Patroclus and Achilles become friends as kids.  They fall in love.  Achilles is a great fighter, the best ever.  He’s half god–his mother is a sea nymph who lives under the ocean.  Patroclus is more gentle and shy; he likes being a doctor.  A war starts because this queen, Helen, runs off to Troy with a prince who isn’t her husband and her husband gets mad and asks his brother to get all of the other kings to help him go steal her back.  Achilles decides to go along because he wants everyone to know how good he is at fighting.  Patroclus goes with Achilles because they don’t want to be apart.  Achilles and the Greeks fight the Trojans for years and years and years.  Then Achilles gets mad at the king because he insults him.  Achilles stops fighting.  The Greeks start to lose.  Patroclus doesn’t like seeing his friends get hurt, so he begs Achilles to go back and win the war.  Achilles won’t do it because he’s too proud.  The Greeks are about to get wiped out.  Patroclus comes up with a trick to get the Greeks fired up again–he dresses up in Achilles’ armor and helmet and leads the Greeks into battle.  It works!  The Greeks start beating the Trojans, but then the best Trojan of them all, Hector, throws a spear and kills Patroclus because he sees the armor and thinks that it’s Achilles…

…and this is the point where Vivi interrupts me and says, “Wait.  I thought Patroclius is Achilleseses’ wife?  Is he a boy?”

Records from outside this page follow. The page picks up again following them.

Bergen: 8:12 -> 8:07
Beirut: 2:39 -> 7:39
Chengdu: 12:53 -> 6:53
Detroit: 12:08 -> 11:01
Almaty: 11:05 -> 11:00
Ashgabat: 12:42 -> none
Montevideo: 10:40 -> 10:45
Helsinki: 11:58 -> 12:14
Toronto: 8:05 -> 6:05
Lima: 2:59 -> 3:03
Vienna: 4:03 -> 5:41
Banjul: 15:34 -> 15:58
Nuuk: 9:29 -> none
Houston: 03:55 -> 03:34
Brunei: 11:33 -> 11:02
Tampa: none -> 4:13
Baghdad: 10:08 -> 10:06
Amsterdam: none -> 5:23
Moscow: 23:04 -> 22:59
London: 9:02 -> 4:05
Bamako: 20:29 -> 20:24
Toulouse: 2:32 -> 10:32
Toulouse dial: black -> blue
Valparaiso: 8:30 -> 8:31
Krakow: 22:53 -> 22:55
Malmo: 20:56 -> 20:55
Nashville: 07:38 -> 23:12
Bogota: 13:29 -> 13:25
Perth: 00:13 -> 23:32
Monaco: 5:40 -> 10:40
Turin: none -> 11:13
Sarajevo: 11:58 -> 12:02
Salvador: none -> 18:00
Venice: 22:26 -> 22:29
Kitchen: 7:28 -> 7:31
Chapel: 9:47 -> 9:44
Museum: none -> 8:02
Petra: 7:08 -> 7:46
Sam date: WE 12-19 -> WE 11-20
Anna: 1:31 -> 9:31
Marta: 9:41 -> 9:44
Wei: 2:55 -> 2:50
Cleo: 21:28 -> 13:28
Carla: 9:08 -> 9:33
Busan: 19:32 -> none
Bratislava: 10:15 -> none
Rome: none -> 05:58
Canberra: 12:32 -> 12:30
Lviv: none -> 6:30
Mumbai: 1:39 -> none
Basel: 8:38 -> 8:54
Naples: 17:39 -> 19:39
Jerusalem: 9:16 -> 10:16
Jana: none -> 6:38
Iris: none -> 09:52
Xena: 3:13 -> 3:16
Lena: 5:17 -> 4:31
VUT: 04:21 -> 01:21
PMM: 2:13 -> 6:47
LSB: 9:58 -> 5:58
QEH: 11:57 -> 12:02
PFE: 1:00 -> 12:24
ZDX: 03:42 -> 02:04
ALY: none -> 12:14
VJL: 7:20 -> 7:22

I parked in front of the day care and turned around to face her.  “Patroclus is a boy.  Well, a man by the time the war happens.  He and Achilles love each other–they’re boys who love boys.”

“Oh.  Can I see that book?”

“Sure.”  I handed it back to her in its crinkly plastic library book cover.  “I’m not sure you’re going to like it–there aren’t any pictures.”

She gave me a look.  “I don’t need pictures anymore.”

Oh yeah, right.  She opened the book to a page in the middle, stuck her finger in her mouth and set to reading.  By the time I got back to the car with her brother, she peppered me with questions:  Who is Apollo?  What’s a plague?  What’s a chariot?  Who kills Achilles?  Why?  Does Patroclius become a ghost?  Who wins the war?  Are these people real?  Where is this?

I answered her questions, every one.  She was stumped by things like goddesses who live under the sea and prophecies that come true, but not the least bit surprised that Achilleses and Patroclius were boys who love boys.  I am so overwhelmed with gladness that she is growing up in THIS world.  “If I had had words to speak such a thing, I would have. But there were none that seemed big enough for it, to hold that swelling truth.”